Bosch. You can go cheaper with the Supers, too, and not suffer performance wise. FR8DC+


----------



## gamefoo21 (Jul 4, 2009)

I've had nothing but trouble with the Bosch plugs, from their cheap-o line to their IR Fusion line...

If you want the best multi-electrode surface discharge type, go NGK BKUR6ET10 @ $4 a plug

If you feel like spending a few more bucks on long life type, go with: NGK BKR6EQUP @ $8 a plug


----------



## FL 2.0L (Aug 1, 2002)

The ABA loves single electrode Bosch plugs.


----------



## vizzy (Jul 14, 2010)

FL 2.0L said:


> The ABA loves single electrode Bosch plugs.


This.

You can use the OEM plugs that are "silber", or the cheaper "super +" version. The only difference being that you can leave the silbers in for about 60k while the copper "super+" can only be expected to last about 30k or so. .

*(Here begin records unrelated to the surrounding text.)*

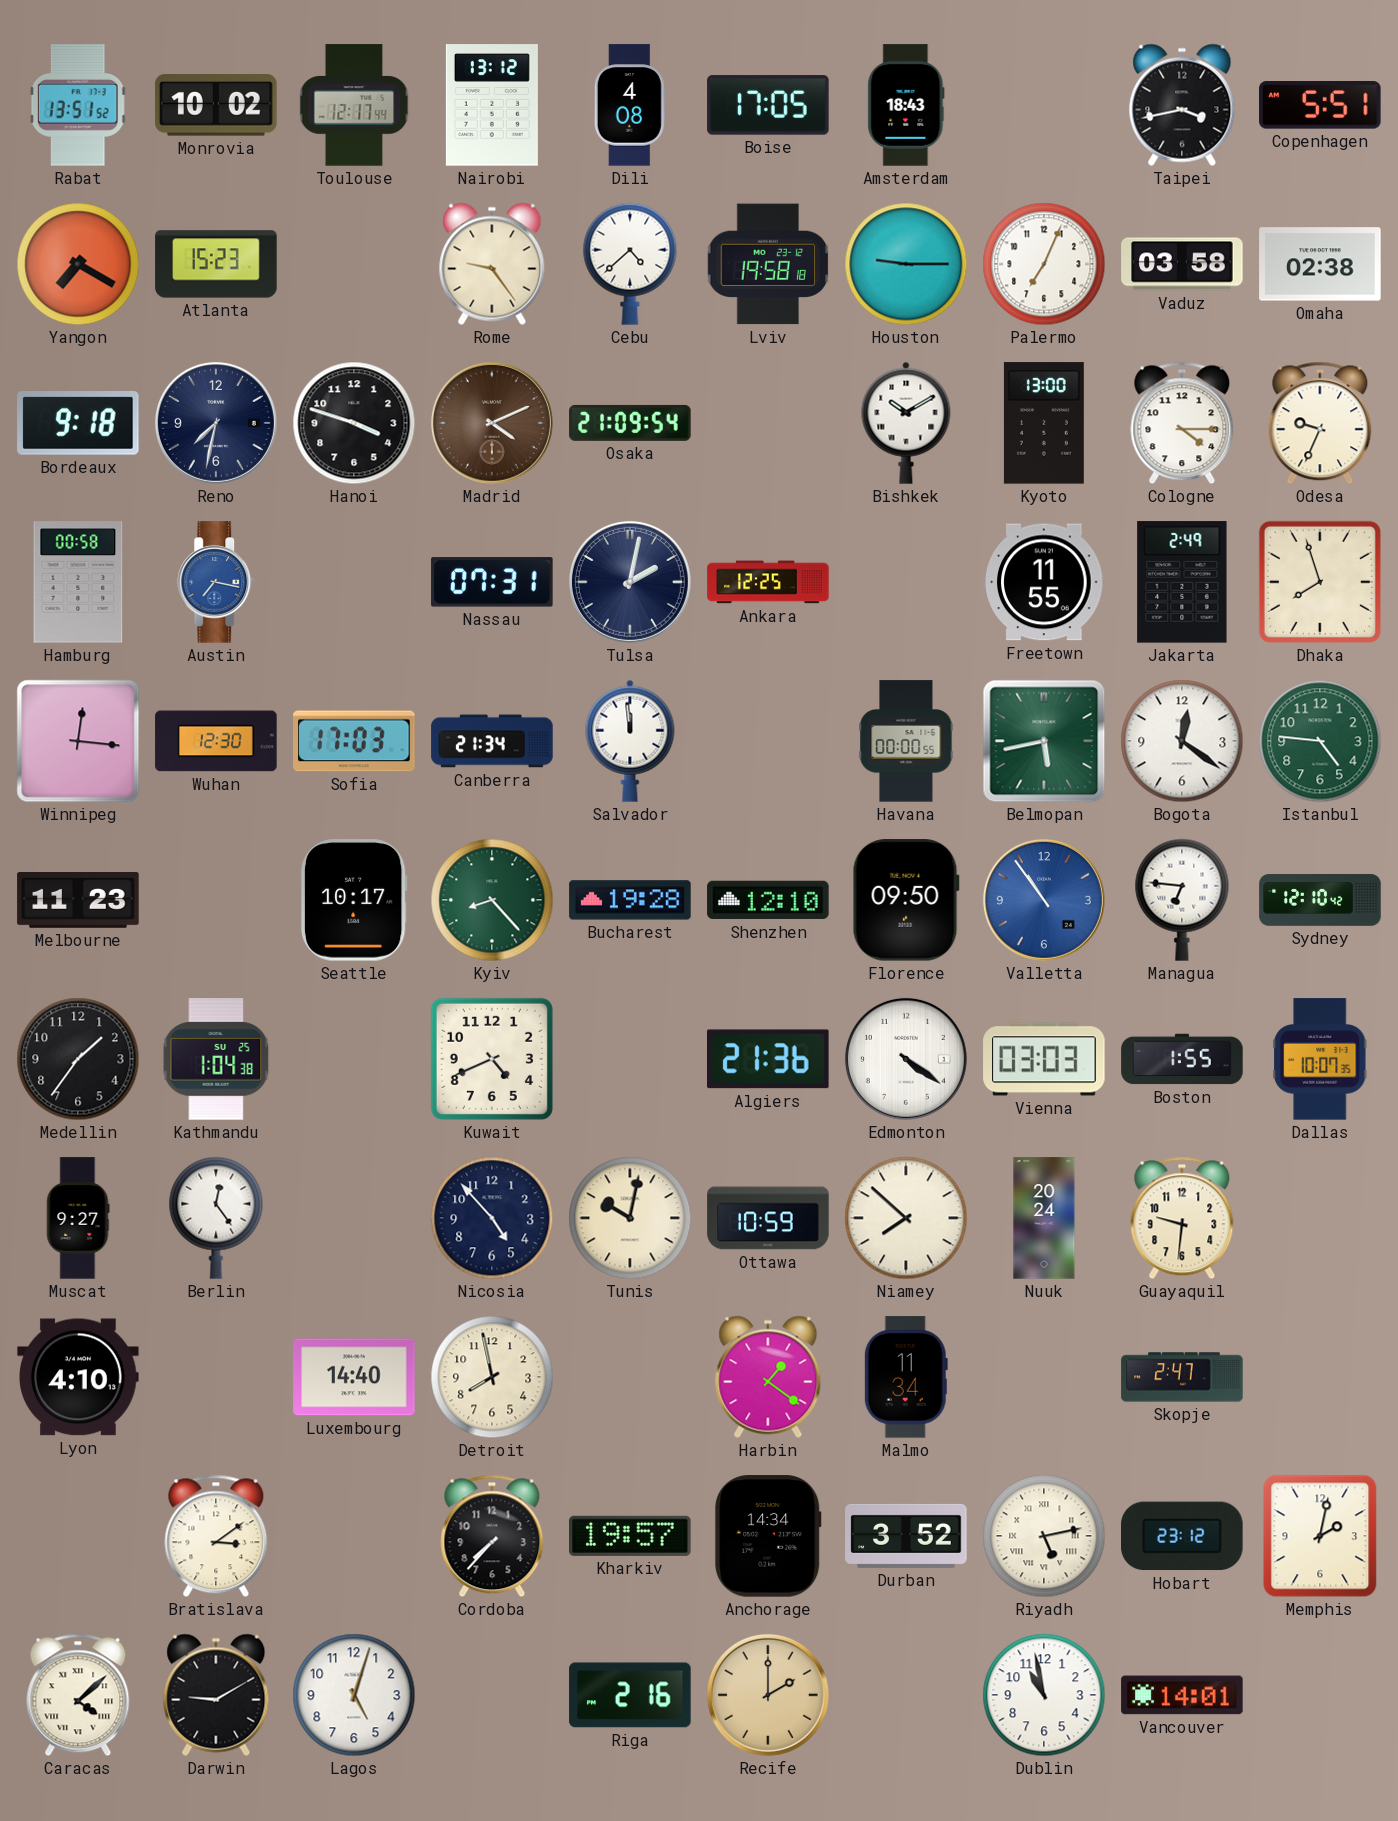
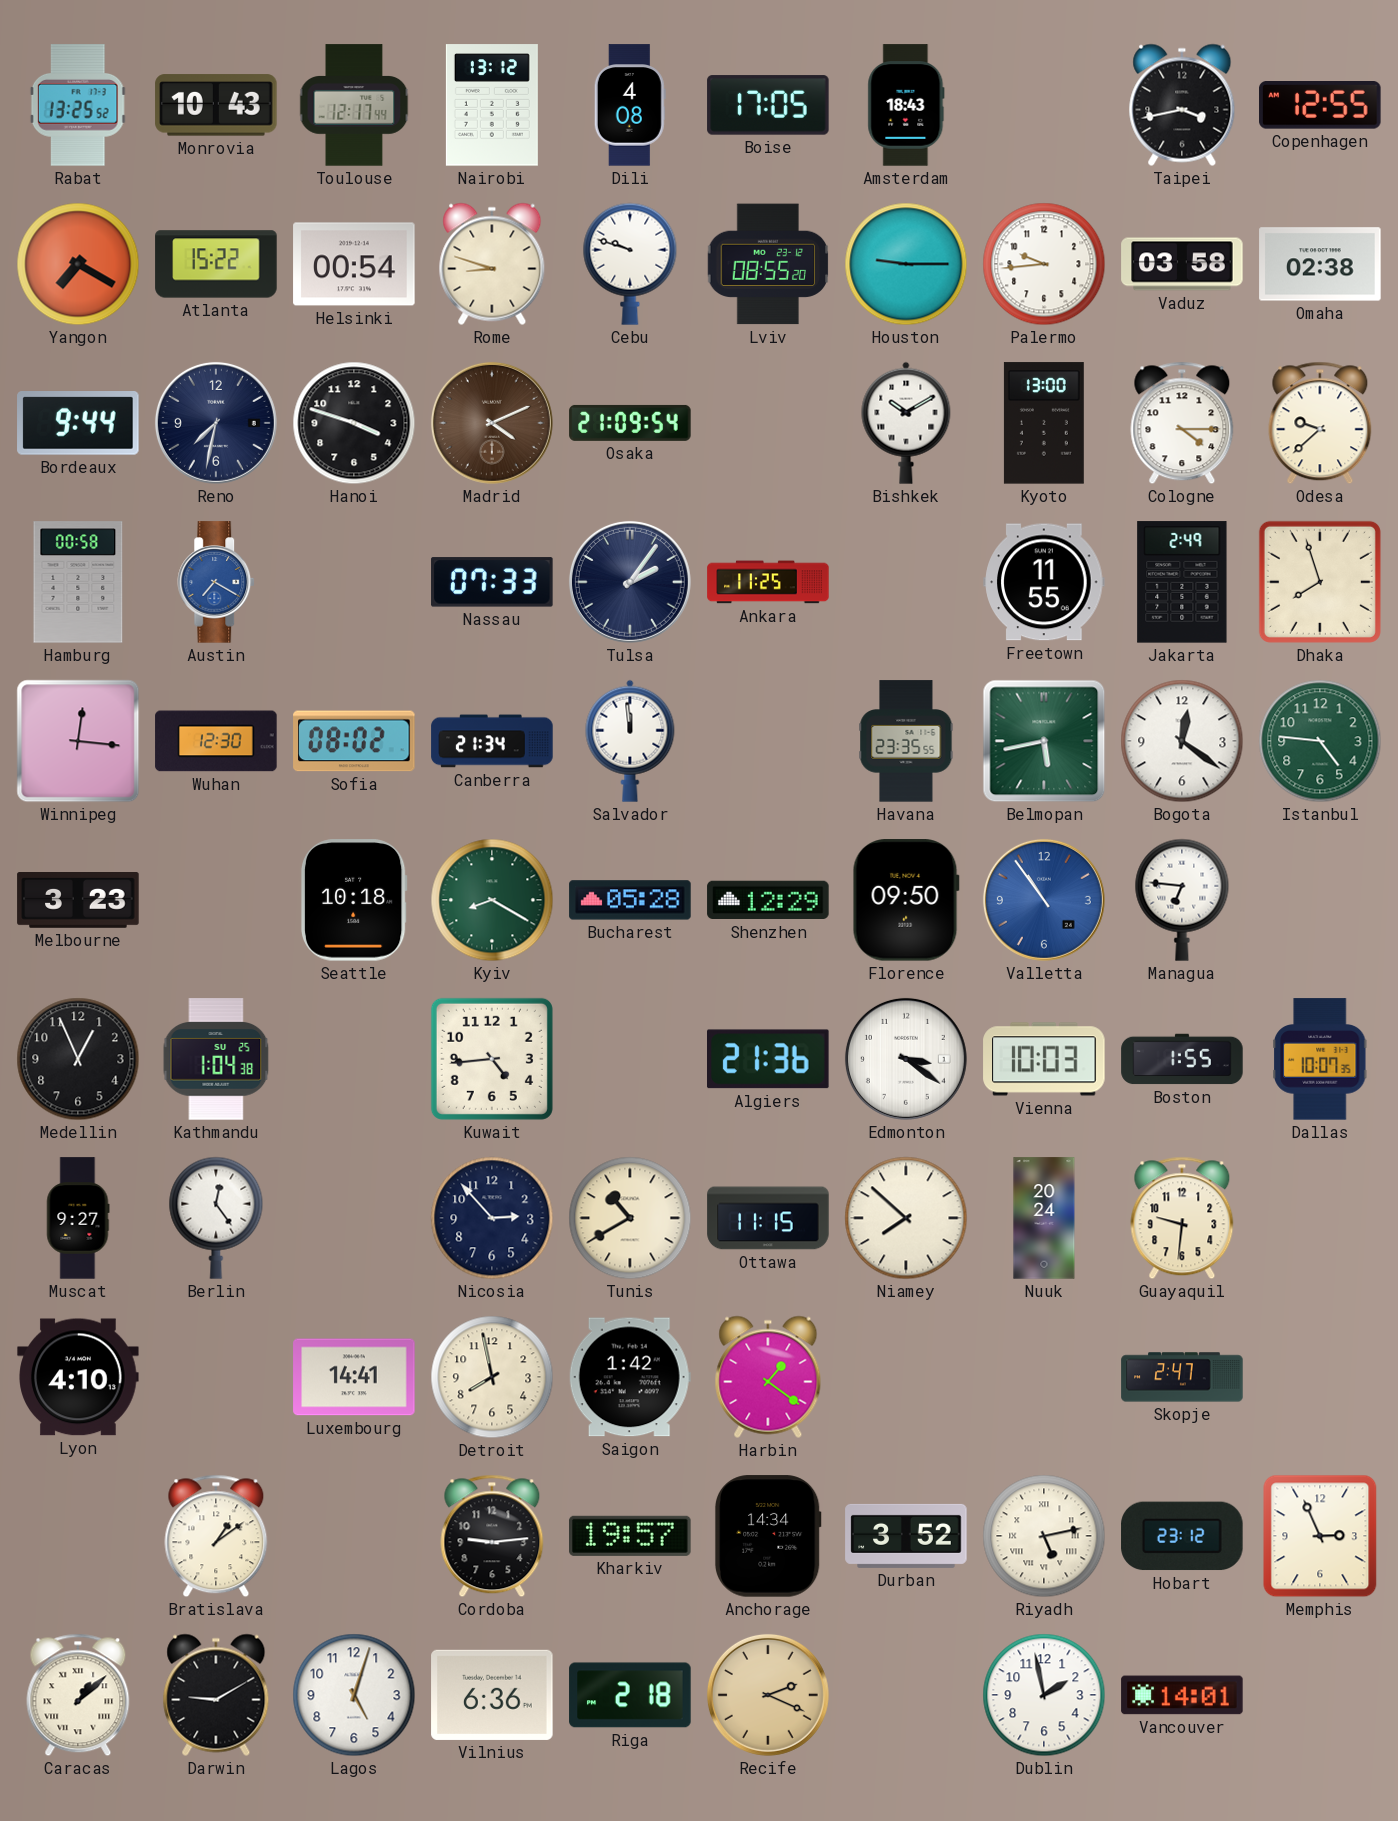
Rabat: 13:51 -> 13:25
Monrovia: 10:02 -> 10:43
Copenhagen: 5:51 -> 12:55
Atlanta: 15:23 -> 15:22
Helsinki: none -> 00:54
Rome: 9:24 -> 8:48
Cebu: 4:38 -> 9:48
Lviv: 19:58 -> 08:55
Palermo: 7:04 -> 9:44
Bordeaux: 9:18 -> 9:44
Odesa: 9:34 -> 9:38
Austin: 7:17 -> 7:20
Nassau: 07:31 -> 07:33
Tulsa: 2:02 -> 2:06
Ankara: 12:25 -> 11:25
Sofia: 17:03 -> 08:02
Havana: 00:00 -> 23:35
Melbourne: 11:23 -> 3:23
Seattle: 10:17 -> 10:18
Kyiv: 8:23 -> 8:20
Bucharest: 19:28 -> 05:28
Shenzhen: 12:10 -> 12:29
Sydney: 12:10 -> none
Medellin: 1:36 -> 12:56
Kuwait: 4:41 -> 4:44
Edmonton: 4:21 -> 3:21
Vienna: 03:03 -> 10:03
Nicosia: 4:53 -> 2:53
Tunis: 10:02 -> 10:40
Ottawa: 10:59 -> 11:15
Luxembourg: 14:40 -> 14:41
Saigon: none -> 1:42
Malmo: 11:34 -> none
Bratislava: 3:09 -> 1:09
Cordoba: 7:37 -> 9:14
Memphis: 2:02 -> 2:56
Caracas: 4:08 -> 1:08
Vilnius: none -> 6:36
Riga: 2:16 -> 2:18
Recife: 2:00 -> 2:19
Dublin: 10:58 -> 1:58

I've used nothing but Bosch in my 2L and never ever had any issues.


----------



## WtErKeWlEdUbbEr (Jun 20, 2005)

Do not use the Silber plugs. Mileage and performance suffers. Just use a standard copper or iridium plug.


----------



## vizzy (Jul 14, 2010)

WtErKeWlEdUbbEr said:


> Do not use the Silber plugs. Mileage and performance suffers. Just use a standard copper or iridium plug.


Source?

The OEM plug VW used was a silber, I've used both the copper and silber and there is no real difference between the two except longevity.


----------



## WtErKeWlEdUbbEr (Jun 20, 2005)

Every time I fill up I check my mileage, I could never get great MPG from the FR8DS, but the coppers were way better MPG wise. Throttle response was less as well. The Silbers always looked more sooty during inspections than the coppers. 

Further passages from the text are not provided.